Saturday | July 23, 2005 | 9:02 AM
The Destruction of Lower Manhattan

'327, 328, and 331 Washington Street, between Jay and Harrison Streets' by Danny Lyon.

In 1967, more than 60 acres of buildings were demolished in Lower Manhattan to make way for redevelopments including the World Trade Center, a process documented in photos by Danny Lyon now on exhibit.

I walked over to the Museum of the City of New York this afternoon and checked it out. I’d never been to this museum before and after having been to the park and the dog run named after him, it seemed serendipitous that there should be a larger-than-life statue of DeWitt Clinton standing outside, rebuking me stiffly for poking fun at him.

It’s one of those museums that used to be an old house, handsomely built of red brick, renovated and well-kept, with pleasantly creaky floors. On my way to it, a few blocks south, I walked past the Guggenheim and noticed it was swarming with summer tourists, so I feared equally dense crowds at the city museum. But the there were only a handful of elderly patrons that looked as if they could die at any moment and become part of an exhibit.

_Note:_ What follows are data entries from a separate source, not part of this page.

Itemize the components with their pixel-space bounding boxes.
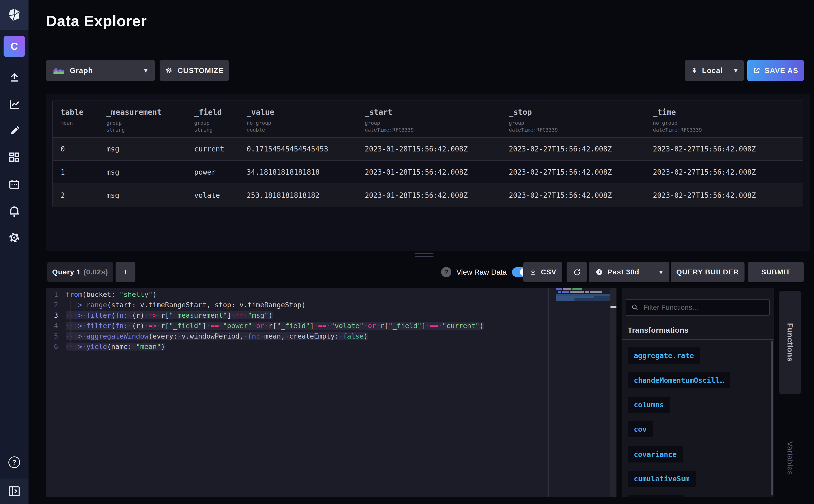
query-tab[interactable]: Query 1 (0.02s) bbox=[47, 262, 113, 282]
csv-button[interactable]: CSV bbox=[523, 262, 562, 282]
indent-guide bbox=[71, 300, 71, 347]
chevron-down-icon: ▾ bbox=[144, 67, 148, 74]
column-header: _fieldgroupstring bbox=[194, 108, 247, 137]
view-raw-data-control: ? View Raw Data bbox=[441, 262, 529, 282]
flux-code-editor[interactable]: 1from(bucket: "shelly")2 |> range(start:… bbox=[46, 288, 616, 497]
save-as-button[interactable]: SAVE AS bbox=[747, 60, 804, 81]
bell-icon bbox=[7, 204, 21, 218]
chevron-down-icon: ▾ bbox=[659, 269, 663, 276]
functions-scrollbar[interactable] bbox=[771, 341, 773, 495]
code-line[interactable]: 3··|>·filter(fn:·(r)·=>·r["_measurement"… bbox=[46, 310, 616, 320]
table-row: 1msgpower34.181818181818182023-01-28T15:… bbox=[53, 160, 803, 184]
refresh-button[interactable] bbox=[567, 262, 587, 282]
function-chip[interactable]: aggregate.rate bbox=[628, 347, 700, 364]
transformations-section-label: Transformations bbox=[628, 326, 689, 334]
area-chart-icon bbox=[53, 66, 65, 75]
scope-label: Local bbox=[702, 66, 723, 75]
minimap-scroll-track[interactable] bbox=[610, 288, 616, 497]
column-header: _timeno groupdateTime:RFC3339 bbox=[653, 108, 803, 137]
raw-data-table: tablemean_measurementgroupstring_fieldgr… bbox=[52, 101, 803, 207]
raw-data-help-icon[interactable]: ? bbox=[441, 267, 451, 277]
question-icon: ? bbox=[12, 458, 16, 466]
table-row: 0msgcurrent0.171545454545454532023-01-28… bbox=[53, 137, 803, 160]
tab-variables[interactable]: Variables bbox=[779, 430, 801, 486]
view-type-dropdown[interactable]: Graph ▾ bbox=[46, 60, 155, 81]
influxdb-logo[interactable] bbox=[0, 0, 29, 30]
pin-icon bbox=[691, 67, 698, 74]
time-range-label: Past 30d bbox=[608, 268, 639, 276]
expand-sidebar-button[interactable] bbox=[0, 479, 29, 504]
column-header: _measurementgroupstring bbox=[106, 108, 194, 137]
query-builder-button[interactable]: QUERY BUILDER bbox=[671, 262, 745, 282]
sidebar-item-upload[interactable] bbox=[7, 71, 21, 85]
code-lines: 1from(bucket: "shelly")2 |> range(start:… bbox=[46, 288, 616, 352]
tab-variables-label: Variables bbox=[786, 441, 794, 475]
function-chip[interactable]: columns bbox=[628, 397, 670, 413]
section-divider bbox=[622, 339, 774, 340]
raw-table-header: tablemean_measurementgroupstring_fieldgr… bbox=[53, 101, 803, 137]
customize-label: CUSTOMIZE bbox=[177, 66, 223, 75]
code-line[interactable]: 6··|>·yield(name:·"mean") bbox=[46, 341, 616, 352]
query-tab-label: Query 1 bbox=[52, 268, 81, 276]
sidebar: C bbox=[0, 0, 29, 504]
submit-button[interactable]: SUBMIT bbox=[748, 262, 804, 282]
function-chip[interactable]: chandeMomentumOscill… bbox=[628, 372, 730, 388]
csv-label: CSV bbox=[541, 268, 556, 276]
export-icon bbox=[753, 67, 761, 74]
customize-button[interactable]: CUSTOMIZE bbox=[160, 60, 229, 81]
help-button[interactable]: ? bbox=[8, 456, 20, 468]
gear-icon bbox=[7, 230, 21, 245]
minimap-collapse-handle[interactable] bbox=[610, 306, 616, 308]
tab-functions-label: Functions bbox=[786, 323, 794, 362]
filter-functions-input[interactable]: Filter Functions... bbox=[626, 299, 770, 316]
calendar-icon bbox=[7, 178, 21, 192]
sidebar-item-notebooks[interactable] bbox=[7, 124, 21, 138]
view-raw-data-label: View Raw Data bbox=[456, 268, 507, 276]
column-header: tablemean bbox=[61, 108, 106, 137]
line-chart-icon bbox=[7, 97, 21, 111]
sidebar-item-dashboards[interactable] bbox=[7, 150, 21, 165]
tab-functions[interactable]: Functions bbox=[779, 291, 801, 394]
editor-splitter[interactable] bbox=[549, 288, 549, 497]
save-as-label: SAVE AS bbox=[765, 66, 798, 75]
dashboard-grid-icon bbox=[7, 150, 21, 165]
code-line[interactable]: 2 |> range(start: v.timeRangeStart, stop… bbox=[46, 300, 616, 310]
results-panel: tablemean_measurementgroupstring_fieldgr… bbox=[46, 94, 810, 251]
influxdb-cube-icon bbox=[7, 8, 21, 22]
function-chip[interactable]: cov bbox=[628, 421, 653, 437]
function-chip[interactable]: cumulativeSum bbox=[628, 471, 696, 487]
submit-label: SUBMIT bbox=[761, 268, 791, 276]
code-line[interactable]: 5··|>·aggregateWindow(every:·v.windowPer… bbox=[46, 331, 616, 341]
sidebar-item-settings[interactable] bbox=[7, 230, 21, 245]
sidebar-item-data-explorer[interactable] bbox=[7, 97, 21, 111]
sidebar-item-tasks[interactable] bbox=[7, 178, 21, 192]
refresh-icon bbox=[573, 268, 581, 276]
download-icon bbox=[529, 268, 537, 276]
code-line[interactable]: 4··|>·filter(fn:·(r)·=>·r["_field"]·==·"… bbox=[46, 320, 616, 331]
gear-icon bbox=[165, 66, 173, 75]
raw-table-body: 0msgcurrent0.171545454545454532023-01-28… bbox=[53, 137, 803, 207]
functions-panel: Filter Functions... Transformations aggr… bbox=[622, 288, 774, 497]
sidebar-item-alerts[interactable] bbox=[7, 204, 21, 218]
table-row: 2msgvolate253.18181818181822023-01-28T15… bbox=[53, 184, 803, 207]
avatar[interactable]: C bbox=[4, 36, 25, 57]
chevron-down-icon: ▾ bbox=[734, 67, 738, 74]
page-title: Data Explorer bbox=[46, 12, 147, 30]
filter-functions-placeholder: Filter Functions... bbox=[643, 303, 698, 312]
column-header: _stopgroupdateTime:RFC3339 bbox=[509, 108, 653, 137]
add-query-button[interactable]: + bbox=[116, 262, 135, 282]
panel-resize-handle[interactable] bbox=[415, 253, 433, 259]
editor-minimap[interactable] bbox=[556, 288, 610, 497]
scope-dropdown[interactable]: Local ▾ bbox=[685, 60, 744, 81]
column-header: _startgroupdateTime:RFC3339 bbox=[365, 108, 509, 137]
upload-icon bbox=[7, 71, 21, 85]
time-range-dropdown[interactable]: Past 30d ▾ bbox=[589, 262, 669, 282]
function-chip-partial[interactable] bbox=[628, 495, 684, 497]
expand-sidebar-icon bbox=[8, 485, 21, 497]
search-icon bbox=[631, 304, 639, 311]
code-line[interactable]: 1from(bucket: "shelly") bbox=[46, 289, 616, 300]
clock-icon bbox=[595, 268, 603, 276]
query-duration: (0.02s) bbox=[83, 268, 108, 276]
function-chip[interactable]: covariance bbox=[628, 446, 683, 463]
pencil-icon bbox=[7, 124, 21, 138]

The museum’s motto is a quote by Abraham Lincoln that begins, “I like to see a man proud of the place in which he lives,” a stark contrast to the Lyon exhibit. I don’t know what was in the water in New York City in the ’60s, but I don’t want any of it. In addition to the vast swaths of chiefly 19th century buildings leveled below Canal Street, you’ll recall from a recent entry that the elegantly original Penn Station was razed in 1963.

I imagine many of these buildings were beyond repair and had to go. Others, Lyons suggests, were architecturally and historically significant, torn down at a terrible loss. For instance, at 258 Washington St., on the northeast corner of Murray Street, was the first cast-iron building erected in New York (1848) and possibly the oldest cast-iron building in the world. It was demolished.

Lyon risked limb by sneaking into structurally unsound buildings to photograph their interiors, surprised that some still seemed to have people living in them or people who had been recently evicted. His photos document empty Coke bottles in a kitchen, a child’s bedroom containing deflated balloons and an artist’s loft with some sketches strewn on the floor. He photographed the foremen and their crews, too, known as “house wreckers,” looking weary but determined.

The exhibit’s title, which Lyon chose in the ’60s, is the eerily prescient The Destruction of Lower Manhattan, and the exhibit hints at the irony that a grand neighborhood was destroyed to build the Twin Towers. For me, the exhibit illustrated the line between preservation and renewal. The photos, posted mostly without commentary, seem to speak obliquely against renewal. (Lyon is more direct in his convictions, claiming in a recent interview with The Village Voice that the U.S. is committing “architectural suicide” through renewal.) But renewal seems to be an unstoppable fact of New York as a whole and Lower Manhattan in particular. One fact I learned from the exhibit, for example, is that West, Greenwich and Washington Streets are all built on garbage. They became streets when they were surveyed as such in 1723. Prior to that, they were all underwater.